Task to carry out => Restate exactly the lines from the top of the listing below to the line containing "zurückzuführen sind. Dies"; the remaining lines are not wanted.

Data records =>

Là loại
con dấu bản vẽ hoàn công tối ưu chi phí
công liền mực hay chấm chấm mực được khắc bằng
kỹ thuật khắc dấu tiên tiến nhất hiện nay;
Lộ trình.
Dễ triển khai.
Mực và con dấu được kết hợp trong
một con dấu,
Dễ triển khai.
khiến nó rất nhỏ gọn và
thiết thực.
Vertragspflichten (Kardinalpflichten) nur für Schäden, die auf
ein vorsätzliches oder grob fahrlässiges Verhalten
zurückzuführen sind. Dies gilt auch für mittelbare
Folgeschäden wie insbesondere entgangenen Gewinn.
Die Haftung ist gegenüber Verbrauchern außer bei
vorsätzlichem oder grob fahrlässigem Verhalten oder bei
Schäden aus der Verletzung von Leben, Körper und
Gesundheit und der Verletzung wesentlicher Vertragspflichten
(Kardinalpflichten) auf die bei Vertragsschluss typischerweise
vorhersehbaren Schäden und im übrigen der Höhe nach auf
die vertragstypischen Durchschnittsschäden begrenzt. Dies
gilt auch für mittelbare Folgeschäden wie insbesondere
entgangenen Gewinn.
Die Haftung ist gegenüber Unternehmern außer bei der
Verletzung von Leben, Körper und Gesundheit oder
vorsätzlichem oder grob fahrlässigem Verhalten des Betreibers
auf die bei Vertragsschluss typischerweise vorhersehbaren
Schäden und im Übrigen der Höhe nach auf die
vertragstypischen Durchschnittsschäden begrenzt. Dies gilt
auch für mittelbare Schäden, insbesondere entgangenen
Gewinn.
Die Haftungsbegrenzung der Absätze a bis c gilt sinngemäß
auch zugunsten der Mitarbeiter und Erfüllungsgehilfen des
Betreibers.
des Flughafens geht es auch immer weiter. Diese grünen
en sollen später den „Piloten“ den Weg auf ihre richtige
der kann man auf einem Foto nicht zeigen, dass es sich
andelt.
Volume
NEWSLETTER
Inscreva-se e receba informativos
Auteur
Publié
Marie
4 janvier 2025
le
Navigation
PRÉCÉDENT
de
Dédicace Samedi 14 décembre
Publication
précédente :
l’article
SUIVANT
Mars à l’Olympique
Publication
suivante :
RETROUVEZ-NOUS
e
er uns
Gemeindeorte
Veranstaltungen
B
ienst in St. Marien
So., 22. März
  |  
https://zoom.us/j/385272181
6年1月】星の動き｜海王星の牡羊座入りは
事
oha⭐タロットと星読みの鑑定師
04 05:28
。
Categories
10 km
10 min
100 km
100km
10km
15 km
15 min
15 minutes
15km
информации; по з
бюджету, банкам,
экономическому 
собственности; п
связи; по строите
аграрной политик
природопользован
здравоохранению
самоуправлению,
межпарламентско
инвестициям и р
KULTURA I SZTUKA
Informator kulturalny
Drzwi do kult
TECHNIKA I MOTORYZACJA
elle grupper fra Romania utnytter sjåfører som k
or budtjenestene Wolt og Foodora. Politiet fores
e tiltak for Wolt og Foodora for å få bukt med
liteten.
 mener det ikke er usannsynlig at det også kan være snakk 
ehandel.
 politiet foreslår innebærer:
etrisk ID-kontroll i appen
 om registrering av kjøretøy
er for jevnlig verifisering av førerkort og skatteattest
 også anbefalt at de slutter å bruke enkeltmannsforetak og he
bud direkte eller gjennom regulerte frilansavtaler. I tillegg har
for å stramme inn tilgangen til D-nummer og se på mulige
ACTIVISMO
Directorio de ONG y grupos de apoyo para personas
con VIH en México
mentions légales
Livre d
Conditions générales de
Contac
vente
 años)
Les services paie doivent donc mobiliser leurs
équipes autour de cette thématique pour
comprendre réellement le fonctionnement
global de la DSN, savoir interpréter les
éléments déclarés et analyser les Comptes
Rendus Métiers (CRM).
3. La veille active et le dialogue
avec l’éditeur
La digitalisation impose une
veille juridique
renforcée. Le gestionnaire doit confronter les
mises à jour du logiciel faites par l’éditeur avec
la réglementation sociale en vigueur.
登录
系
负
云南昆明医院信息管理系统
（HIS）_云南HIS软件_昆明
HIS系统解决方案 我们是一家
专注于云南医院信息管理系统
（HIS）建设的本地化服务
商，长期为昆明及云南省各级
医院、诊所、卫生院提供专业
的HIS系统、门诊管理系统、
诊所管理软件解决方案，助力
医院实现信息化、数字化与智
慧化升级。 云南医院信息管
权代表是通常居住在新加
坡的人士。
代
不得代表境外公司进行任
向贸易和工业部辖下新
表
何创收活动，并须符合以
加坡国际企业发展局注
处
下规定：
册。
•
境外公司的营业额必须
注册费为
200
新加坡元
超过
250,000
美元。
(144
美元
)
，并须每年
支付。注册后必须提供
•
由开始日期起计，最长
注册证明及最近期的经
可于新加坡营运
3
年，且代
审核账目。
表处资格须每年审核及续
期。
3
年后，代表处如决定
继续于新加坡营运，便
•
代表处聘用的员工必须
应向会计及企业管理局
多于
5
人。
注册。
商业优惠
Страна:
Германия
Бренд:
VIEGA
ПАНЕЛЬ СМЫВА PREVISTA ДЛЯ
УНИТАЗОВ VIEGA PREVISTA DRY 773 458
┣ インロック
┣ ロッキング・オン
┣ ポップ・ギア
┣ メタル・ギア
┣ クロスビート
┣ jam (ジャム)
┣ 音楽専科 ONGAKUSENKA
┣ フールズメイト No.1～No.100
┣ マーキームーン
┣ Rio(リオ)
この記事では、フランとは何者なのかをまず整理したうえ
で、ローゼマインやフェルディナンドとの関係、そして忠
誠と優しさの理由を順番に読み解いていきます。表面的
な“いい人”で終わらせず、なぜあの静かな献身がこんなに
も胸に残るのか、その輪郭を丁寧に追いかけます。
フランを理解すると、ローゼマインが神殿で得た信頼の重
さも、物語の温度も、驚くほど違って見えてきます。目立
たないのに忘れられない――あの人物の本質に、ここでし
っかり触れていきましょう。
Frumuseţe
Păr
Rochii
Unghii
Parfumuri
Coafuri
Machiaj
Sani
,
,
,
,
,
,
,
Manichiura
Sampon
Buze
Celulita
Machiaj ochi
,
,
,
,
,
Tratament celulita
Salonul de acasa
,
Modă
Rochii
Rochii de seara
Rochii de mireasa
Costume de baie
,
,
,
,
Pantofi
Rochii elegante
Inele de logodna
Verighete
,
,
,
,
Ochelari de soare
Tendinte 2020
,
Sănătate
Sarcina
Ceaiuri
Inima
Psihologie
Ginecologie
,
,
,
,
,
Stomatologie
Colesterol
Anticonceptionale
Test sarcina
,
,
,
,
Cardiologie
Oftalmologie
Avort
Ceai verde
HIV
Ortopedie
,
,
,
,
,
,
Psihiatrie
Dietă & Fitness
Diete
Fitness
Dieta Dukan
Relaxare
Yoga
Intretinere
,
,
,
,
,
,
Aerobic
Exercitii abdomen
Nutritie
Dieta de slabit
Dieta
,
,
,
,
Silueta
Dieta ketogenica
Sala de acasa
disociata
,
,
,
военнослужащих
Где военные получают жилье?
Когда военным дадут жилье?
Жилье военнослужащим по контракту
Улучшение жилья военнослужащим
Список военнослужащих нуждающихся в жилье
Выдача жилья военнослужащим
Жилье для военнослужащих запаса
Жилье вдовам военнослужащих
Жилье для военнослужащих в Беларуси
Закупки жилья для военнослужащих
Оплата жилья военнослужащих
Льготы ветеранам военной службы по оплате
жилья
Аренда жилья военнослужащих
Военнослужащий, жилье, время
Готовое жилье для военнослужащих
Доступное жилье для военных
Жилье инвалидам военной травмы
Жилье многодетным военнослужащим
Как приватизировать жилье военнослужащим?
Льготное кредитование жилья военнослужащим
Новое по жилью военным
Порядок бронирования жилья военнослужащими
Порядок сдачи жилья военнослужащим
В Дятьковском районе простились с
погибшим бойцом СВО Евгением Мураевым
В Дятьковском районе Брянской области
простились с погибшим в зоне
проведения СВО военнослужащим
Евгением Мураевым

Solved exercise =>
Là loại
con dấu bản vẽ hoàn công tối ưu chi phí
công liền mực hay chấm chấm mực được khắc bằng
kỹ thuật khắc dấu tiên tiến nhất hiện nay;
Lộ trình.
Dễ triển khai.
Mực và con dấu được kết hợp trong
một con dấu,
Dễ triển khai.
khiến nó rất nhỏ gọn và
thiết thực.
Vertragspflichten (Kardinalpflichten) nur für Schäden, die auf
ein vorsätzliches oder grob fahrlässiges Verhalten
zurückzuführen sind. Dies gilt auch für mittelbare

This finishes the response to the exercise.